Search code examples
postgresqlvectoreuclidean-distancecosine-similaritypostgresql-11

How to get cosine distance between two vectors in postgres?


I am wondering if there is a way to get cosine distance of two vectors in postgres. For storing vectors I am using CUBE data type.

Below is my table definition:

test=# \d vectors                                                                                                                                
                            Table "public.vectors"
 Column |  Type   | Collation | Nullable |               Default               
--------+---------+-----------+----------+-------------------------------------
 id     | integer |           | not null | nextval('vectors_id_seq'::regclass)
 vector | cube    |           |          | 

Also, sample data is given below:

test=# select * from vectors order by id desc limit 2;
   id    |                  vector                  
---------+------------------------------------------
 2000000 | (109, 568, 787, 938, 948, 126, 271, 499)
 1999999 | (139, 365, 222, 653, 313, 103, 215, 796)

I actually can write my own PLPGSql function for this, but wanted to avoid this as it might not be efficient.


Solution

  • About your table

    First of all, I believe you should change your data type to plain array.

    CREATE TABLE public.vector ( 
      id serial NOT NULL,
      vctor double precision [3] --for three dimensional vectors; of course you can change the dimension or leave it unbounded if you need it.
     );
    
    INSERT INTO public.vector (vctor) VALUES (ARRAY[2,3,4]);
    INSERT INTO public.vector (vctor) VALUES (ARRAY[3,4,5]);
    

    So

    SELECT * FROM public.vector;
    

    Will result in the following data

       id |   vctor
    ------|---------
        1 | {2,3,4}
        2 | {3,4,5}
    

    Maybe not the answer you expected but consider this

    As you may know already, calculating the cosine between the vectors involves calculating the magnitudes. I don't think the problem is the algorithm but the implementation; it requires calculating squares and square roots that is expensive for a RDBMS.

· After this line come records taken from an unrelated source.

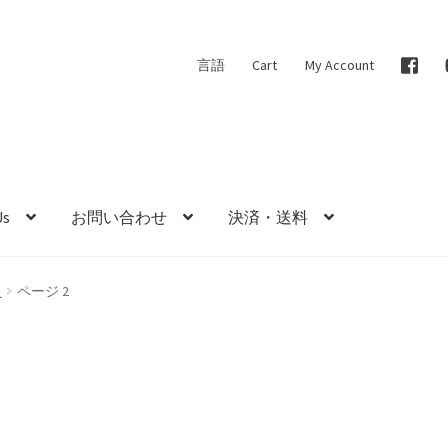
言語
Cart
My Account
Us
お問い合わせ
決済・送料
た
ページ 2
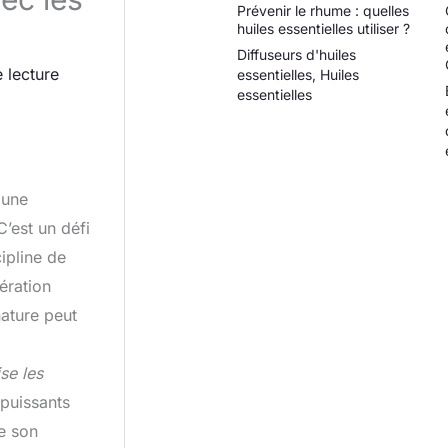
Prévenir le rhume : quelles
huiles essentielles utiliser ?
Diffuseurs d'huiles
 lecture
essentielles
,
Huiles
essentielles
 une
’est un défi
cipline de
ération
ature peut
ise les
 puissants
e son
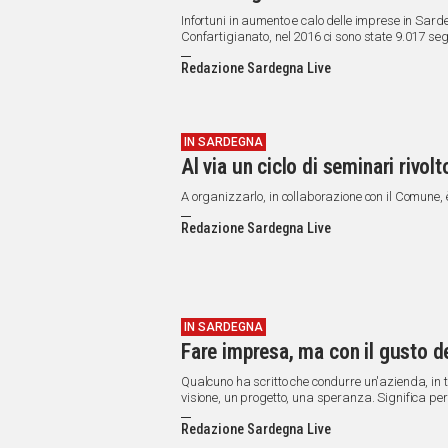
Infortuni in aumento e calo delle imprese in Sarde
Confartigianato, nel 2016 ci sono state 9.017 se
il comparto artigiano che con 1.071 infortuni seg
Redazione Sardegna Live
contrapposizione rispetto al panorama nazionale
IN SARDEGNA
Al via un ciclo di seminari rivolt
A organizzarlo, in collaborazione con il Comune, 
Redazione Sardegna Live
IN SARDEGNA
Fare impresa, ma con il gusto de
Qualcuno ha scritto che condurre un'azienda, in t
visione, un progetto, una speranza. Significa per
tradisca la tradizione, che sta alla base di un r
Redazione Sardegna Live
gli spazi di un'arte creativa, un messaggio capace
al bello dell'arte stessa che la promuove.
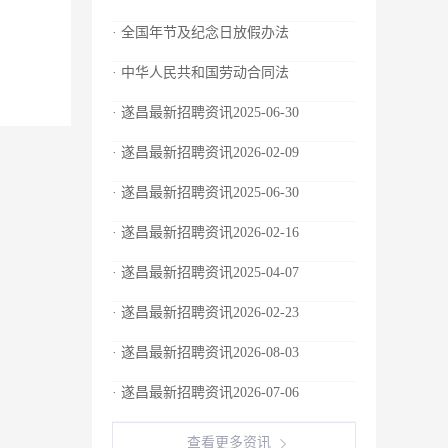
· 全国年节及纪念日放假办法
· 中华人民共和国劳动合同法
· 遂昌最新招聘资讯2025-06-30
· 遂昌最新招聘资讯2026-02-09
· 遂昌最新招聘资讯2025-06-30
· 遂昌最新招聘资讯2026-02-16
· 遂昌最新招聘资讯2025-04-07
· 遂昌最新招聘资讯2026-02-23
· 遂昌最新招聘资讯2026-08-03
· 遂昌最新招聘资讯2026-07-06
查看更多资讯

    Now, talking about efficiency; the server process does not take the load when calling mathematical functions. In PostgreSQL, the mathematical functions (look here) run from the C library so they are pretty efficient. However, in the end, the host has to assign some resources to make these calculations.

    I would indeed think carefully before implementing these rather costly operations inside the server. But there is not a right answer; it depends on how you are using the database. For example if it is a production database with thousands of concurrent users, I would move this kind of calculation elsewhere (a middle layer or a user application.) But if there are few users and your database is for a small research operation, then it is fine to implement it as a stored procedure or a process running inside your server but keep in mind this will affect scalability or portability. Of course, there are more considerations like how many rows will be processed, or whether or not you intend to fire triggers, etc.

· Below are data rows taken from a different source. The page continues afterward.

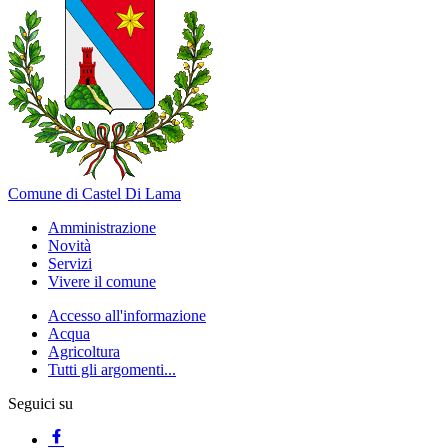
Comune di Castel Di Lama
Amministrazione
Novità
Servizi
Vivere il comune
Accesso all'informazione
Acqua
Agricoltura
Tutti gli argomenti...
Seguici su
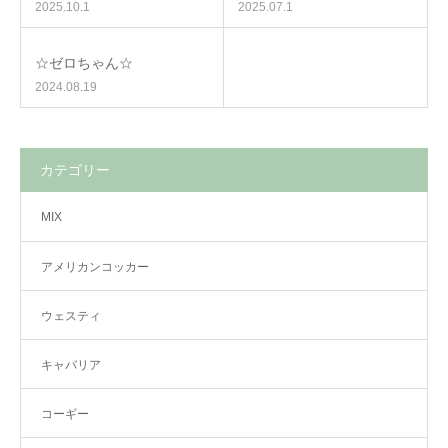
2025.10.1
2025.07.1
☆ゼロちゃん☆
2024.08.19
カテゴリー
MIX
アメリカンコッカー
ウェスティ
キャバリア
コーギー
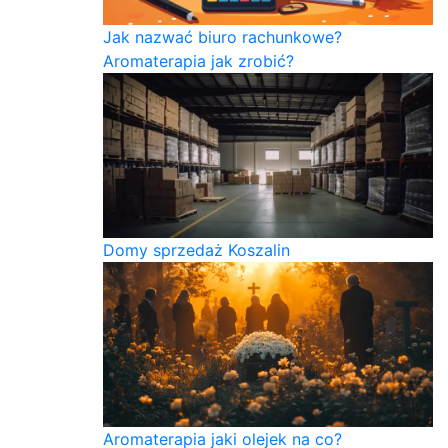
Jak nazwać biuro rachunkowe?
Aromaterapia jak zrobić?
Domy sprzedaż Koszalin
Aromaterapia jaki olejek na co?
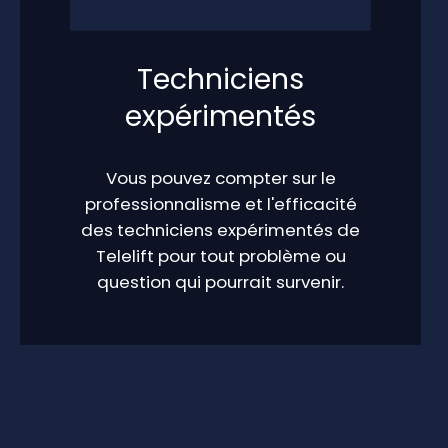
Techniciens
expérimentés
Vous pouvez compter sur le
professionnalisme et l'efficacité
des techniciens expérimentés de
Telelift pour tout problème ou
question qui pourrait survenir.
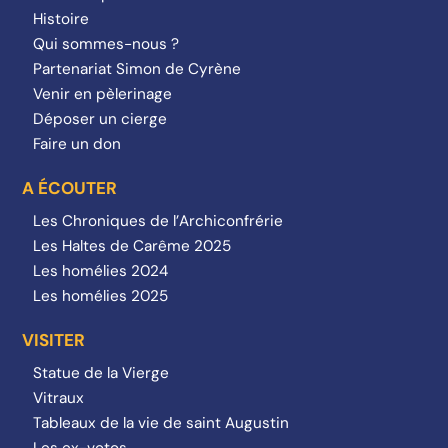
Histoire
Qui sommes-nous ?
Partenariat Simon de Cyrène
Venir en pèlerinage
Déposer un cierge
Faire un don
A ÉCOUTER
Les Chroniques de l’Archiconfrérie
Les Haltes de Carême 2025
Les homélies 2024
Les homélies 2025
VISITER
Statue de la Vierge
Vitraux
Tableaux de la vie de saint Augustin
Les ex-votos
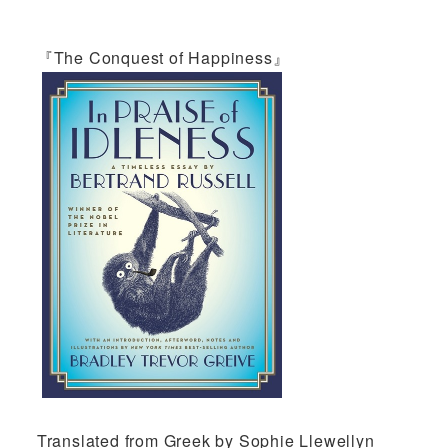
『The Conquest of Happiness』
Translated from Greek by Sophie Llewellyn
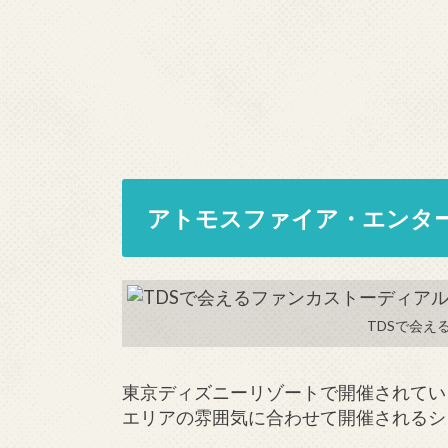
アトモスファイア・エンタ
TDSで会え
東京ディズニーリゾートで開催されてい
エリアの雰囲気に合わせて開催されるシ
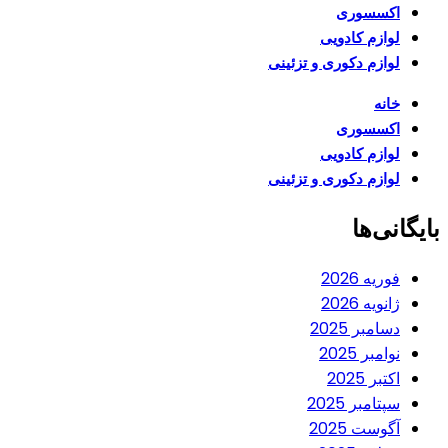
اکسسوری
لوازم کادویی
لوازم دکوری و تزئینی
خانه
اکسسوری
لوازم کادویی
لوازم دکوری و تزئینی
بایگانی‌ها
فوریه 2026
ژانویه 2026
دسامبر 2025
نوامبر 2025
اکتبر 2025
سپتامبر 2025
آگوست 2025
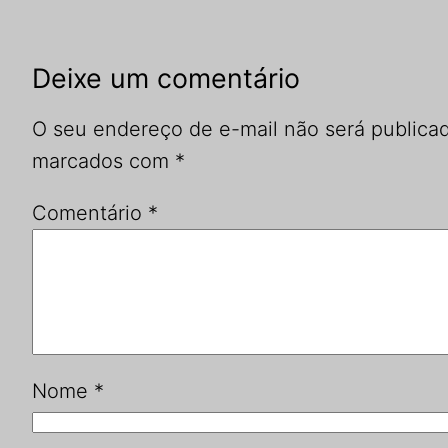
Deixe um comentário
O seu endereço de e-mail não será publica
marcados com
*
Comentário
*
Nome
*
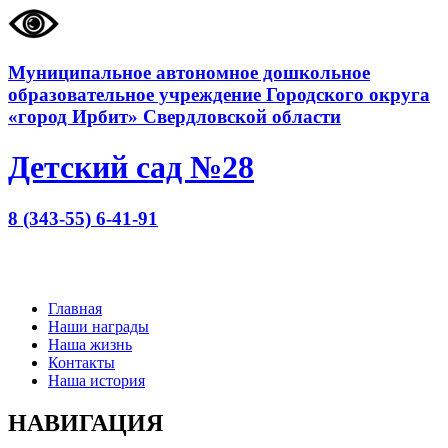
Муниципальное автономное дошкольное
образовательное учреждение Городского округа
«город Ирбит» Свердловской области
Детский сад №28
8 (343-55) 6-41-91
Главная
Наши награды
Наша жизнь
Контакты
Наша история
НАВИГАЦИЯ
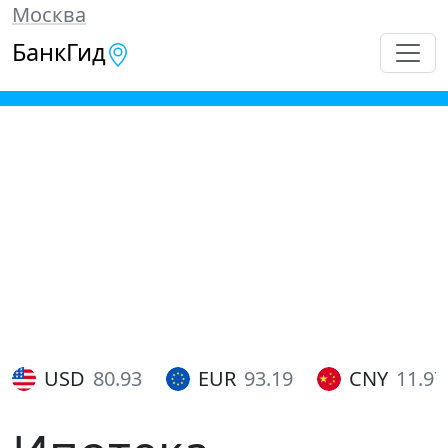
Москва
БанкГид
USD
80.93
EUR
93.19
CNY
11.97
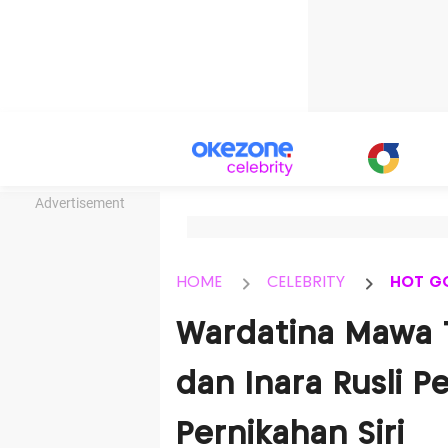
Advertisement
HOME
CELEBRITY
HOT G
Wardatina Mawa 
dan Inara Rusli Pe
Pernikahan Siri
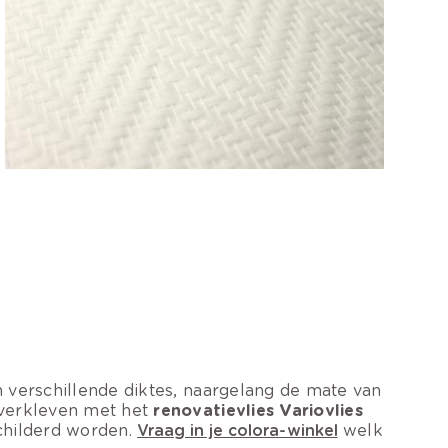
in verschillende diktes, naargelang de mate van
 overkleven met het
renovatievlies Variovlies
schilderd worden.
Vraag in je colora-winkel
welk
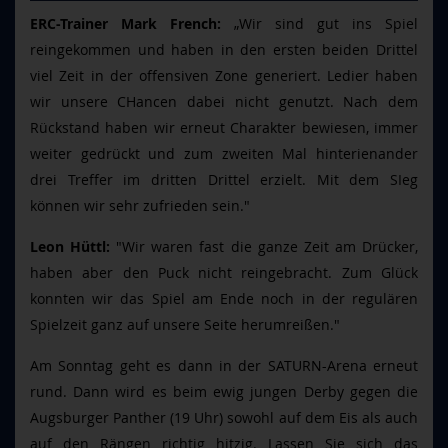
ERC-Trainer Mark French:
„Wir sind gut ins Spiel
reingekommen und haben in den ersten beiden Drittel
viel Zeit in der offensiven Zone generiert. Ledier haben
wir unsere CHancen dabei nicht genutzt. Nach dem
Rückstand haben wir erneut Charakter bewiesen, immer
weiter gedrückt und zum zweiten Mal hinterienander
drei Treffer im dritten Drittel erzielt. Mit dem SIeg
können wir sehr zufrieden sein."
Leon Hüttl:
"Wir waren fast die ganze Zeit am Drücker,
haben aber den Puck nicht reingebracht. Zum Glück
konnten wir das Spiel am Ende noch in der regulären
Spielzeit ganz auf unsere Seite herumreißen."
Am Sonntag geht es dann in der SATURN-Arena erneut
rund. Dann wird es beim ewig jungen Derby gegen die
Augsburger Panther (19 Uhr) sowohl auf dem Eis als auch
auf den Rängen richtig hitzig. Lassen Sie sich das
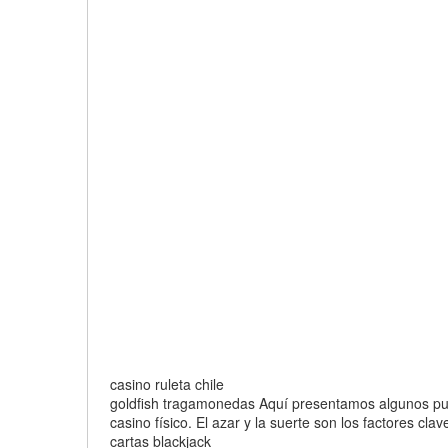
casino ruleta chile
goldfish tragamonedas Aquí presentamos algunos punt
casino físico. El azar y la suerte son los factores cla
cartas blackjack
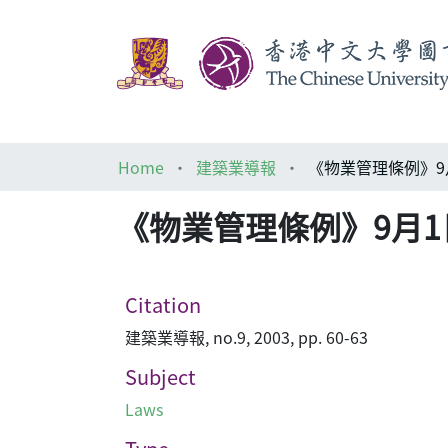
Home
建築業導報
《物業管理條例》9
《物業管理條例》9月
Citation
建築業導報, no.9, 2003, pp. 60-63
Subject
Laws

    Consider other alternatives

    Make a client app

    You can do a fast and decent program in VB or the language of your choice. And let the client app make the heavy calculation and use the database for what it does best that is storing and retrieving data.

    Store the data differently

    For this particular example, you could store the unit vectors plus the magnitude. In this way, finding the cosine between any two vectors reduces simply to the dot product of the unit vectors (only multiplication and division and no squares nor square roots.)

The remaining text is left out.